Y no es el único caso. 

Usar una marca de la competencia siempre suscita “recelo”. Uno de los casos más polémicos es la utilización de la marca de un competidor como palabra clave en un buscador de Internet (los famosos “AdWords” en el caso de Google). Una práctica extendida, permitida pero que sólo en algunos casos puede constituir infracción. Las sentencias más recientes, en la línea de lo que en su día apuntó el Tribunal de Justicia de la Unión Europea en el conocido caso Interflora vs. Marks & Spencer insisten en que la regla general es el uso lícito pero sólo en los casos en los que exista confusión en cuanto al origen empresarial, podríamos afirmar que existe infracción de marca. Un tema sobre el que hemos hablado en otras ocasiones y que a los anunciantes les suele resultar bastante incómodo: ¿por qué alguien puede utilizar mi marca para anunciar su propia empresa, sus productos o sus servicios? ¿Acaso no se está aprovechando? La polémica sigue estando servida. 

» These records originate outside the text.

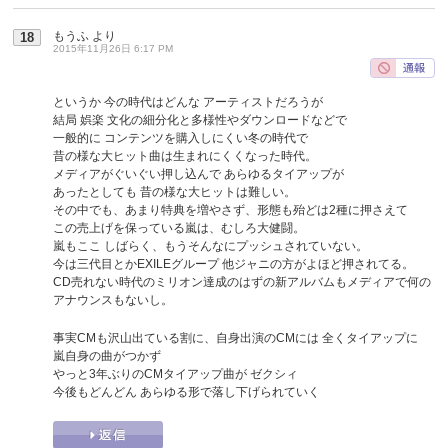
もうふ
より
18
2015年11月26日 6:17 PM
というか 今の時代はどんな アーティストだろうが
結局 娯楽 文化の細分化と多様性やダウンロードなどで
一般的に コンテンツを購入しにくい冬の時代で
昔の様な大ヒット曲は生まれにくくなった時代。
メディアがぐいぐい押し込んで あらゆるタイアップが
あったとしても 昔の様な大ヒットは難しい。
その中でも、あまり特典を増やさず、形態も殆どは2種に押さえて
この売上げを保っている嵐は、むしろ大健闘。
嵐もここ しばらく、もうそんなにプッシュされていない。
今は三代目とかEXILEグループ 他ジャニの方がよほど押されてる。
CD売れない時代のミリオン達成のはずの新アルバムもメディアで何の
アナウンスもないし。
事実CMも沢山出ている割に、自身出演のCMには 全くタイアップに
嵐自身の曲がつかず
やっと3年ぶりのCMタイアップ曲が ゼクシィ
今後もどんどん あらゆる形で落し下げられていく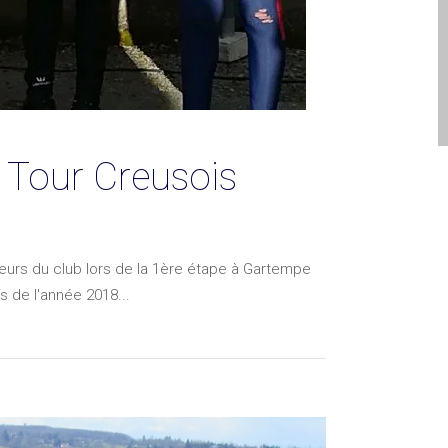
i Tour Creusois
leurs du club lors de la 1ère étape à Gartempe
s de l'année 2018...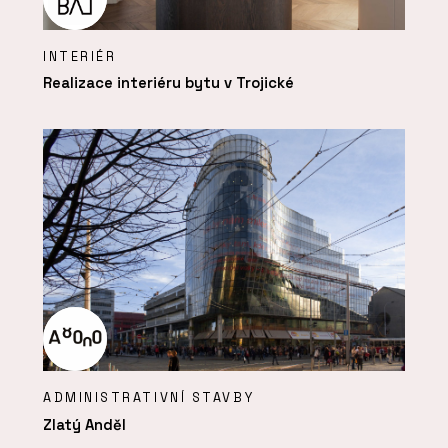
INTERIÉR
Realizace interiéru bytu v Trojické
ADMINISTRATIVNÍ STAVBY
Zlatý Anděl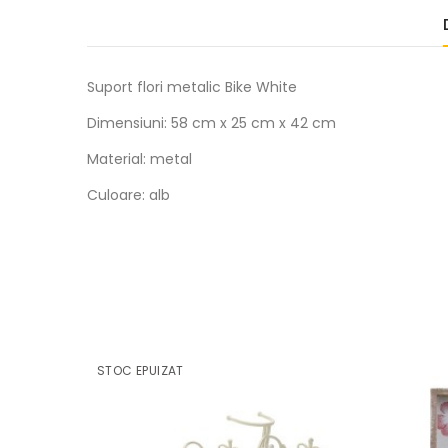
Suport flori metalic Bike White
Dimensiuni: 58 cm x 25 cm x 42 cm
Material: metal
Culoare: alb
STOC EPUIZAT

¿Y si necesitamos citar la marca de un tercero para ofertar nuestros propios productos o servicios porque tienen alguna relación con ella ? Esta situación ya está contemplada en la Ley de Marcas y en particular en el artículo 37 que regula los llamados usos lícitos de una marca.

 El artículo en cuestión dice así:

El derecho conferido por la marca no permitirá a su titular prohibir a terceros el uso en el tráfico económico, siempre que ese uso se haga conforme a las prácticas leales en materia industrial o comercial:

a) De su nombre y de su dirección;

b) De indicaciones relativas a la especie, calidad, cantidad, destino, valor, procedencia geográfica, época de obtención del producto o de prestación del servicio u otras características de éstos;

c) De la marca, cuando sea necesaria para indicar el destino de un producto o de un servicio, en particular como accesorios o recambios.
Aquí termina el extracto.